Reproduce the records word for word, leaving out any pictures they hold.
= = = = = = =
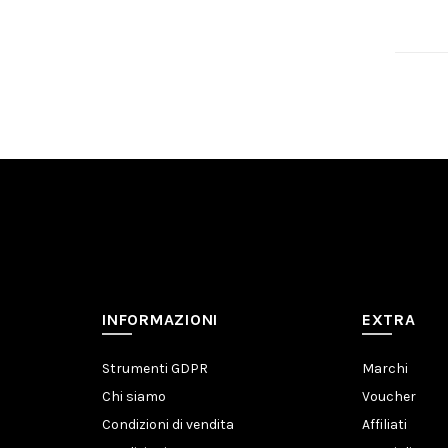
Aggi
INFORMAZIONI
EXTRA
Strumenti GDPR
Marchi
Chi siamo
Voucher
Condizioni di vendita
Affiliati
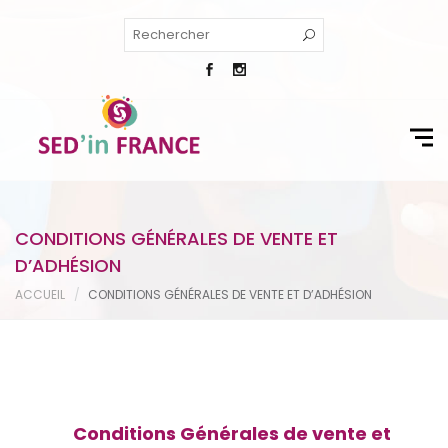
CONDITIONS GÉNÉRALES DE VENTE ET
D’ADHÉSION
ACCUEIL
CONDITIONS GÉNÉRALES DE VENTE ET D’ADHÉSION
Conditions Générales de vente et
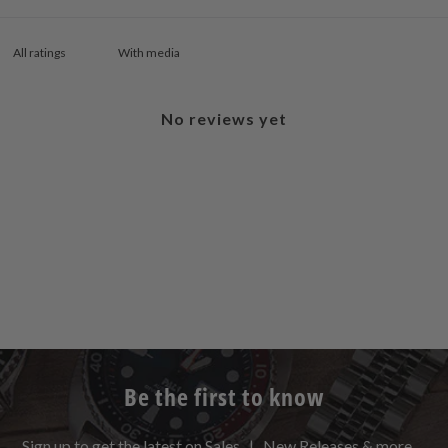
With media
No reviews yet
Be the first to know
Sign up to get the latest on Sales | New Releases & more …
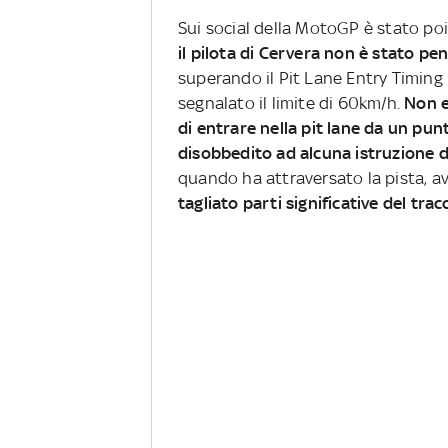
Sui social della MotoGP è stato po
il pilota di Cervera non è stato pe
superando il Pit Lane Entry Timing 
segnalato il limite di 60km/h.
Non e
di entrare nella pit lane da un pun
disobbedito ad alcuna istruzione 
quando ha attraversato la pista, a
tagliato parti significative del tr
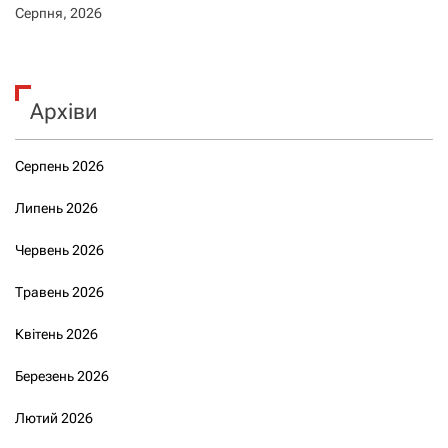
Серпня, 2026
Архіви
Серпень 2026
Липень 2026
Червень 2026
Травень 2026
Квітень 2026
Березень 2026
Лютий 2026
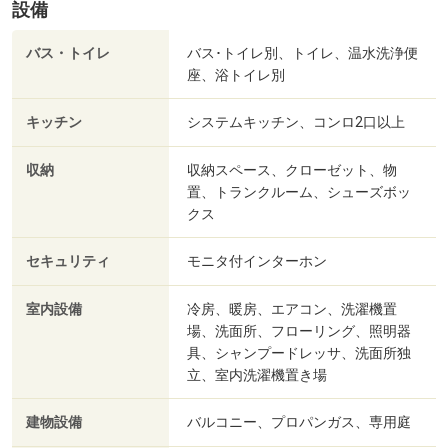
設備
バス・トイレ
バス･トイレ別、トイレ、温水洗浄便
座、浴トイレ別
キッチン
システムキッチン、コンロ2口以上
収納
収納スペース、クローゼット、物
置、トランクルーム、シューズボッ
クス
セキュリティ
モニタ付インターホン
室内設備
冷房、暖房、エアコン、洗濯機置
場、洗面所、フローリング、照明器
具、シャンプードレッサ、洗面所独
立、室内洗濯機置き場
建物設備
バルコニー、プロパンガス、専用庭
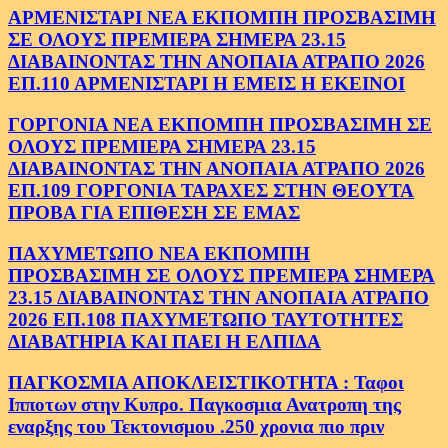
ΑΡΜΕΝΙΣΤΑΡΙ ΝΕΑ ΕΚΠΟΜΠΗ ΠΡΟΣΒΑΣΙΜΗ
ΣΕ ΟΛΟΥΣ ΠΡΕΜΙΕΡΑ ΣΗΜΕΡΑ 23.15
ΔΙΑΒΑΙΝΟΝΤΑΣ ΤΗΝ ΑΝΟΠΑΙΑ ΑΤΡΑΠΟ 2026
ΕΠ.110 ΑΡΜΕΝΙΣΤΑΡΙ Η ΕΜΕΙΣ Η ΕΚΕΙΝΟΙ
ΓΟΡΓΟΝΙΑ ΝΕΑ ΕΚΠΟΜΠΗ ΠΡΟΣΒΑΣΙΜΗ ΣΕ
ΟΛΟΥΣ ΠΡΕΜΙΕΡΑ ΣΗΜΕΡΑ 23.15
ΔΙΑΒΑΙΝΟΝΤΑΣ ΤΗΝ ΑΝΟΠΑΙΑ ΑΤΡΑΠΟ 2026
ΕΠ.109 ΓΟΡΓΟΝΙΑ ΤΑΡΑΧΕΣ ΣΤΗΝ ΘΕΟΥΤΑ
ΠΡΟΒΑ ΓΙΑ ΕΠΙΘΕΣΗ ΣΕ ΕΜΑΣ
ΠΑΧΥΜΕΤΩΠΟ ΝΕΑ ΕΚΠΟΜΠΗ
ΠΡΟΣΒΑΣΙΜΗ ΣΕ ΟΛΟΥΣ ΠΡΕΜΙΕΡΑ ΣΗΜΕΡΑ
23.15 ΔΙΑΒΑΙΝΟΝΤΑΣ ΤΗΝ ΑΝΟΠΑΙΑ ΑΤΡΑΠΟ
2026 ΕΠ.108 ΠΑΧΥΜΕΤΩΠΟ ΤΑΥΤΟΤΗΤΕΣ
ΔΙΑΒΑΤΗΡΙΑ ΚΑΙ ΠΑΕΙ Η ΕΛΠΙΔΑ
ΠΑΓΚΟΣΜΙΑ ΑΠΟΚΛΕΙΣΤΙΚΟΤΗΤΑ : Ταφοι
Ιπποτων στην Κυπρο. Παγκοσμια Ανατροπη της
εναρξης του Τεκτονισμου .250 χρονια πιο πριν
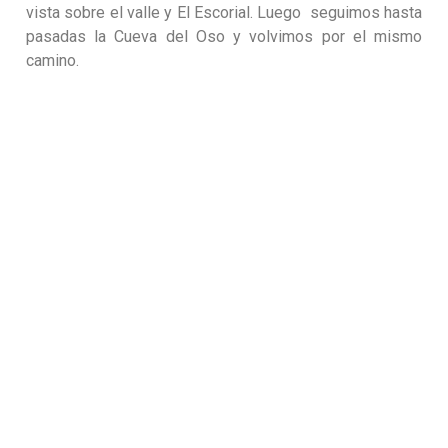
vista sobre el valle y El Escorial. Luego seguimos hasta
pasadas la Cueva del Oso y volvimos por el mismo
camino.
= = = = = = =
◆ **REPLY TO THE EXERCISE**:
Aggi
INFORMAZIONI
EXTRA
Strumenti GDPR
Marchi
Chi siamo
Voucher
Condizioni di vendita
Affiliati
CONDITIONS GÉNÉRALES DE VENTE ET
D’ADHÉSION
ACCUEIL
CONDITIONS GÉNÉRALES DE VENTE ET D’ADHÉSION
Conditions Générales de vente et
With media
No reviews yet
Be the first to know
Sign up to get the latest on Sales | New Releases & more …
Sui social della MotoGP è stato po
il pilota di Cervera non è stato pe
superando il Pit Lane Entry Timing 
segnalato il limite di 60km/h.
Non e
di entrare nella pit lane da un pun
disobbedito ad alcuna istruzione 
quando ha attraversato la pista, a
tagliato parti significative del tr
Серпня, 2026
Архіви
Серпень 2026
Липень 2026
Червень 2026
Травень 2026
Квітень 2026
Березень 2026
Лютий 2026
設備
バス・トイレ
バス･トイレ別、トイレ、温水洗浄便
座、浴トイレ別
キッチン
システムキッチン、コンロ2口以上
収納
収納スペース、クローゼット、物
置、トランクルーム、シューズボッ
クス
セキュリティ
モニタ付インターホン
室内設備
冷房、暖房、エアコン、洗濯機置
場、洗面所、フローリング、照明器
具、シャンプードレッサ、洗面所独
立、室内洗濯機置き場
建物設備
バルコニー、プロパンガス、専用庭
ΑΡΜΕΝΙΣΤΑΡΙ ΝΕΑ ΕΚΠΟΜΠΗ ΠΡΟΣΒΑΣΙΜΗ
ΣΕ ΟΛΟΥΣ ΠΡΕΜΙΕΡΑ ΣΗΜΕΡΑ 23.15
ΔΙΑΒΑΙΝΟΝΤΑΣ ΤΗΝ ΑΝΟΠΑΙΑ ΑΤΡΑΠΟ 2026
ΕΠ.110 ΑΡΜΕΝΙΣΤΑΡΙ Η ΕΜΕΙΣ Η ΕΚΕΙΝΟΙ
ΓΟΡΓΟΝΙΑ ΝΕΑ ΕΚΠΟΜΠΗ ΠΡΟΣΒΑΣΙΜΗ ΣΕ
ΟΛΟΥΣ ΠΡΕΜΙΕΡΑ ΣΗΜΕΡΑ 23.15
ΔΙΑΒΑΙΝΟΝΤΑΣ ΤΗΝ ΑΝΟΠΑΙΑ ΑΤΡΑΠΟ 2026
ΕΠ.109 ΓΟΡΓΟΝΙΑ ΤΑΡΑΧΕΣ ΣΤΗΝ ΘΕΟΥΤΑ
ΠΡΟΒΑ ΓΙΑ ΕΠΙΘΕΣΗ ΣΕ ΕΜΑΣ
ΠΑΧΥΜΕΤΩΠΟ ΝΕΑ ΕΚΠΟΜΠΗ
ΠΡΟΣΒΑΣΙΜΗ ΣΕ ΟΛΟΥΣ ΠΡΕΜΙΕΡΑ ΣΗΜΕΡΑ
23.15 ΔΙΑΒΑΙΝΟΝΤΑΣ ΤΗΝ ΑΝΟΠΑΙΑ ΑΤΡΑΠΟ
2026 ΕΠ.108 ΠΑΧΥΜΕΤΩΠΟ ΤΑΥΤΟΤΗΤΕΣ
ΔΙΑΒΑΤΗΡΙΑ ΚΑΙ ΠΑΕΙ Η ΕΛΠΙΔΑ
ΠΑΓΚΟΣΜΙΑ ΑΠΟΚΛΕΙΣΤΙΚΟΤΗΤΑ : Ταφοι
Ιπποτων στην Κυπρο. Παγκοσμια Ανατροπη της
εναρξης του Τεκτονισμου .250 χρονια πιο πριν
vista sobre el valle y El Escorial. Luego seguimos hasta
pasadas la Cueva del Oso y volvimos por el mismo
camino.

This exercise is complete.